Peut-être aussi parce qu’il manquait de temps et travaillait sans cesse, comme le répétaient en boucle ceux qui l’ont connu. Il n’empêche, son œuvre des années 1960-1970 exsude les impressions et les pensées nées de ses expériences turques. « Tout était nouveau pour lui : la culture islamique, le mélange intéressant de laïcité et de religion, le fonctionnement du genre, celui de la masculinité », dira Magdalena Zaborowska.

Souvenirs effacés

Dans les rushs du documentaire de Sedat Pakay, rassemblés par les archives cinématographiques de l’université Yale (Yale Film Archive), James Baldwin explique qu’être à Istanbul était « une autre manière de vivre ». Et d’ajouter, toujours de sa voix grave et de son débit si particulier, faits d’impulsions et de saccades ponctuées de silences : « Cela nous apprend sur nos propres conceptions, nos propres impressions. Quand on est dans une autre civilisation, on est obligé d’examiner la sienne. »
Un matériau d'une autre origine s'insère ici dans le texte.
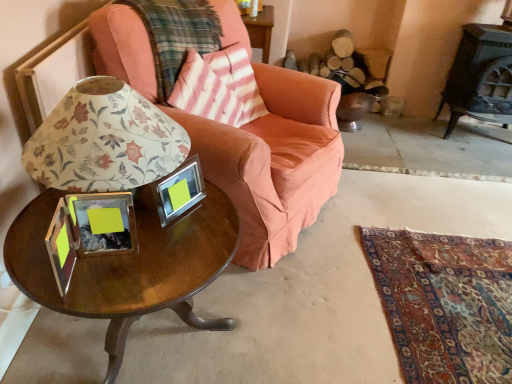 Image resolution: width=512 pixels, height=384 pixels. Find the location of `vacant space underneath shiny brown wood coffee table at lower left (from a real-world perspective)`. vacant space underneath shiny brown wood coffee table at lower left (from a real-world perspective) is located at coordinates (153, 342).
Lors d’une dernière visite en Turquie, six ans avant sa mort, survenue le 1er décembre 1987 à Saint-Paul-de-Vence, dans les Alpes-Maritimes, à l’âge de 63 ans, il rédigea un scénario adapté de L’Espadon (Gallimard), un roman publié en 1979 de l’écrivain turc Osman Necmi Gürmen, qui vivait en France et écrivait en français. Le livre raconte l’amitié d’un pêcheur et d’un berger, l’un grec, l’autre turc. L’idée d’un film avait germé avec Costa-Gavras, l’auteur de Z (1969). Mais la lecture du script n’ayant pas convaincu le réalisateur, le projet fut enterré.

Aujourd’hui, il ne reste aucune trace de James Baldwin dans l’immeuble de quatre étages où il vécut un temps rue Ebe Hanim, sur la rive européenne d’Istanbul, au cœur du quartier autrefois bohème d’Ayaspaşa. Son nom n’évoque pas grand-chose aux voisins ni les folles soirées qu’il organisait chez lui au moins une fois par semaine. Le bar du Park Hotel, où il avait ses habitudes, situé un peu plus haut derrière l’imposant consulat allemand, a, lui, tout bonnement disparu. Célèbre établissement couru pour ses cocktails, sa terrasse et sa vue époustouflante dominant la Corne d’or, le Bosphore et la mer de Marmara, l’enseigne a été en partie détruite dans les années 1980, avant de laisser la place à un hôtel à l’esthétique criarde.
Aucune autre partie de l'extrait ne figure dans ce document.